So Tunisia happened, Egypt is happening, and questions and opinions are now emerging, speculating on who will happen next in this great continent of ours.
Tunisians were successful and Egyptians are slowly but surely forcing change. There are other Arab countries with Revolutions of their own but it is all Egypt now, stealing all the world attention. But can this happen in Sub-Saharan Africa is the question I have been pondering over. Do the demographics in Sub-Saharan Africa have the capacity to constitute similar revolutions given that the transgressions of both Egyptian and former Tunisian leaders are similar to those of most African leaders. @Shelisrael asked me a couple of days ago “how are Kenyan viewing these upheavals in Egypt and Tunisia?” And I have posed various questions on Twitter to get a sense of what Kenyans feel about these revolutions.
No Revolutions Here
From the tweets I have read by Kenyans on Twitter and a couple of Facebook updates, the message that is being sent out is there will be no revolutions here: not for lack of issues that would otherwise spark revolutions but rather for lack of homogeneity that would make such a revolution possible. Have you found it curious that fears of a revolution have been felt across the Arab Nations as opposed to the greater African region where Tunisia and Egypt both belong to? Isn’t it curious that other corrupt African octogenarians who have hoarded power through oppressive regimes for decades are not in the least worried (or at least don’t seem to be) about the happenings in Tunisia and Egypt? The much you can see about revolutions in these countries are scattered tweets about the hopelessness of attempting a revolution in their respective countries or retweets of the happenings in Egypt.

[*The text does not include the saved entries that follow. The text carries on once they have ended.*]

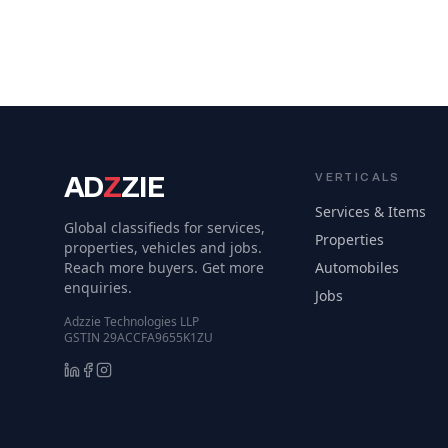
AD
Z
ZIE
VERTICALS
Services & Items
Global classifieds for services,
Properties
properties, vehicles and jobs.
Reach more buyers. Get more
Automobiles
enquiries.
Jobs
Adzzie Technologies LLP
GSTIN 29ACCFA9655K1ZU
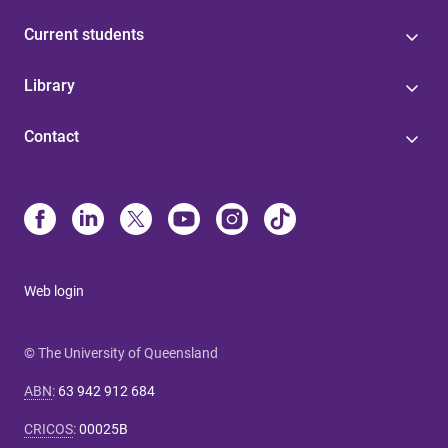
Current students
Library
Contact
Web login
© The University of Queensland
ABN
:
63 942 912 684
CRICOS
:
00025B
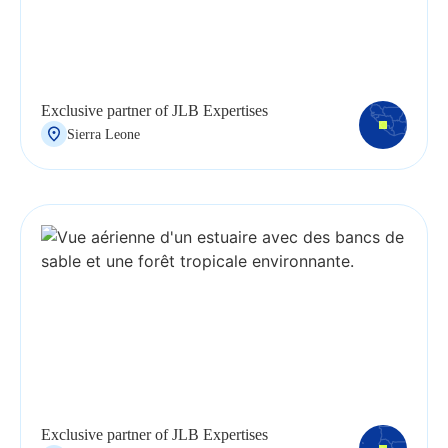
Exclusive partner of JLB Expertises
Sierra Leone
Exclusive partner of JLB Expertises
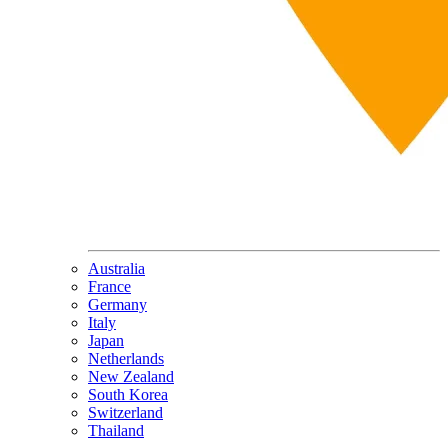
Australia
France
Germany
Italy
Japan
Netherlands
New Zealand
South Korea
Switzerland
Thailand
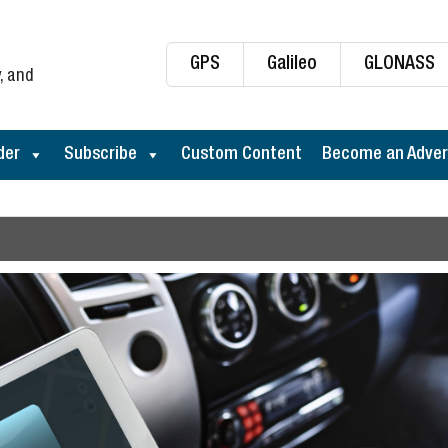
GPS
Galileo
GLONASS
, and
der
Subscribe
Custom Content
Become an Adver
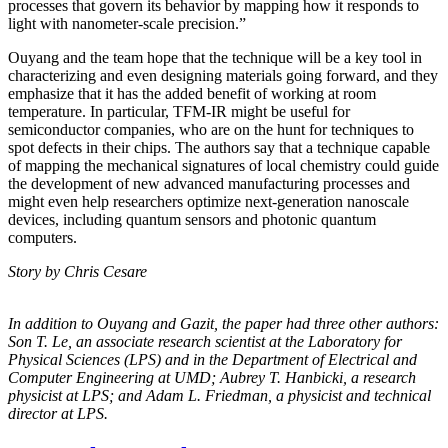
processes that govern its behavior by mapping how it responds to
light with nanometer-scale precision.”
Ouyang and the team hope that the technique will be a key tool in
characterizing and even designing materials going forward, and they
emphasize that it has the added benefit of working at room
temperature. In particular, TFM-IR might be useful for
semiconductor companies, who are on the hunt for techniques to
spot defects in their chips. The authors say that a technique capable
of mapping the mechanical signatures of local chemistry could guide
the development of new advanced manufacturing processes and
might even help researchers optimize next-generation nanoscale
devices, including quantum sensors and photonic quantum
computers.
Story by Chris Cesare
In addition to Ouyang and Gazit, the paper had three other authors:
Son T. Le, an
associate research scientist at the Laboratory for
Physical Sciences (LPS) and in the
Department of Electrical and
Computer Engineering at UMD; Aubrey T. Hanbicki, a
research
physicist at LPS; and Adam L. Friedman, a physicist and technical
director at
LPS.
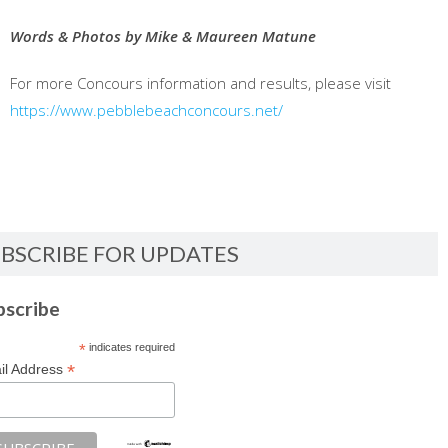
Words & Photos by Mike & Maureen Matune
For more Concours information and results, please visit
https://www.pebblebeachconcours.net/
BSCRIBE FOR UPDATES
bscribe
*
indicates required
*
il Address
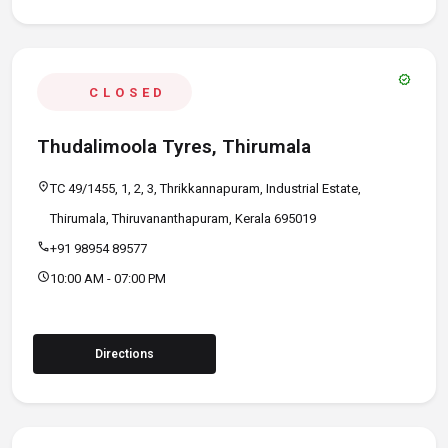
verified
CLOSED
Thudalimoola Tyres, Thirumala
location_on
TC 49/1455, 1, 2, 3, Thrikkannapuram, Industrial Estate,
Thirumala, Thiruvananthapuram, Kerala 695019
call
+91 98954 89577
schedule
10:00 AM - 07:00 PM
Directions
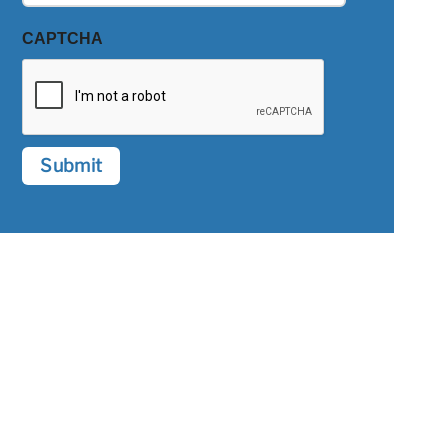
CAPTCHA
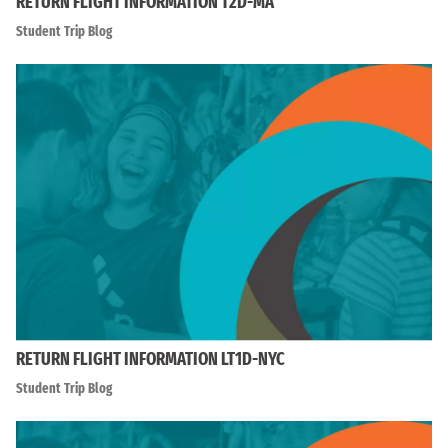
RETURN FLIGHT INFORMATION T2D-MA
Student Trip Blog
RETURN FLIGHT INFORMATION LT1D-NYC
Student Trip Blog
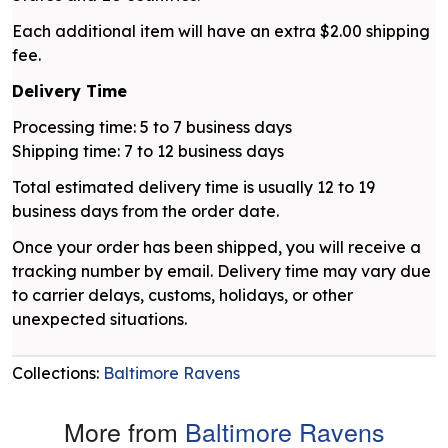
Each additional item will have an extra $2.00 shipping
fee.
Delivery Time
Processing time: 5 to 7 business days
Shipping time: 7 to 12 business days
Total estimated delivery time is usually 12 to 19
business days from the order date.
Once your order has been shipped, you will receive a
tracking number by email. Delivery time may vary due
to carrier delays, customs, holidays, or other
unexpected situations.
Collections:
Baltimore Ravens
More from
Baltimore Ravens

If you ask me, I believe that the demographics of non-Arabic African countries have a lot to do with the nonchalant attitudes that the likes of Mugabe have towards the revolutions in Egypt and Tunisia. Generally looking at what Kenyans have posted on Facebook, Twitter, and on blogs, Tribalism is emerging as a leading hindrance to any form of revolution in Kenya. The others are Police Brutality especially in memory of the 2008 post election violence, a largely conservative middle class that would rather tweet than walk the streets (Malcolm Gladwell would shake his head in acknowledgement to this), and our love for Tea Breaks – (thanks Dickens for pointing this out). Most countries are too divided internally that the consensus to revolt against a Government is never a cause for worry to most of these leaders. Take Gbagbo for instance, Ivorians have a major case to revolt but Gbagbo is still sitting pretty in office with ECOWAS and AU revolting on the behalf of Ivorians. Why? Because the country is split and though I don’t understand the mechanics of it all, I can say with certainty that it will boil down to either religious or tribal divides.
Does Social Media Spark Revolutions?
Evident in all these revolutions has been the role of social media especially in organizing and getting the word out. But it is not social media that sparked these revolutions but rather the stark realities and incidences on the ground that have caused people to react both online and offline. Given the crackdown of the Internet in Egypt, it is clear that social media does play a major role in the revolutions but it would be wrong to say it sparks them. It facilitates them in a big way though; making it a great though not indispensable tool for revolutions. Take note of the fact that the revolt in Egypt did not falter or end because the Internet was shut down. The revolution has persisted nonetheless. Kenyans are now in the process of signing an online petition that is looking to get 1 million signatures to compel the Government not to withdraw from the ICC. Can these million move to the streets? Can a revolution really happen online with a signature and a tweet? As PLO says, “Revolution’s don’t write letters telling you they are coming.”
The True Value of Social Media
While a revolution may not be sparked by conversations on social media channels, depending on how social media is used, social media can drive these revolutions. Social Media can be used to plan and organize movements on the ground. Social Media can be used to get the word out through citizen journalism because where traditional media have no presence or the capacity to have a presence, it is citizen journalists who have come out to bridge this divide by sending out videos, pictures, tweets, and other information that wouldn’t otherwise come out. And even with the blockade of the Internet in Egypt, it is interesting to see how people have rallied to help Egyptians on the ground to get their word out. This has been through ingenious methods such @speaktotweet where Egyptians can call a Google number, leave a message and it will be transcribed as a tweet by an army of volunteers. There are other ways Egyptians are circumventing the internet blockade.